Every line of new code written must be learned (both in effect and in
document) by everyone who wants to work within the framework it creates.
Provided this, it is preferable to write less code on our own, and share
existing solutions and design patterns with the larger open source
software development community.  I base this in the commonly accepted
FLOSS theory that, provided feedback systems which connect users and
developers, bugs are a function of users, time, code complexity, and
changes to the codebase over time. Roughly:

     complexity * changes
     --------------------   ==  number of bugs
     users * time in use

Following this theory, writing our own systems decreases (users * time
in use) and increases (complexity * changes), thus increasing the number
of bugs.  Using an existing system applies roughly the same bug function
found in that system to our case, provided our specific use doesn't
markedly increase complexity in code paths.

2) Allow users to save data:

Our users have potentially unique sub-requirements on this point.  I
have gleaned the following from listening to discussions on olpc-related
mailing lists and in IRC logs.  The system must:

  a. Automatically save data.

  b. Encourage use of names to make it easier to find things.

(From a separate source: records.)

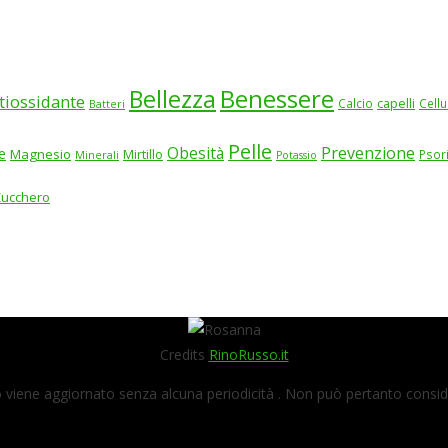
Benessere
Bellezza
tiossidante
Calcio
capelli
Cellu
Batteri
Pelle
Obesità
Prevenzione
e
Magnesio
Mirtillo
Psor
Minerali
Potassio
Zucchero
Credits
RinoRusso.it
viene aggiornato senza alcuna periodicità . Non può pertanto consider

  c. Don't require names for things for which naming is tedious or
    unnecessary, such as photos.

Currently we meet all these features, but the implementation which we
use to do so has caused issues for users in some regards:

  a. Automatically saving everything confuses users by mixing things
which they find important and things which they don't care about (the
'journal spam' problem).
  b. We don't encourage naming strongly enough, even though doing so is
incredibly simple in the current UI.  This confuses users when they try
to find things later.
  c. We do this very well, but the lack of distinction in how we display
items in the Journal has caused issues for users (e.g. it is necessary
to click on photos to see previews of them instead of having the photos
visible in the top-level view).

Generally I have heard that most people thing we need to resolve (a) and
(b) by more strongly encouraging naming.  (c) is little discussed, but
is something that 'traditional' file browsers such as Nautilus seem to
do quite well.

My impression is that if we switch to a 'stronger enforcement of naming'
scheme we may resolve (a) and (b).  But also I note that switching to a
stronger enforcement of naming brings us much closer to the 'save named
files' pattern under which non-sugar applications function.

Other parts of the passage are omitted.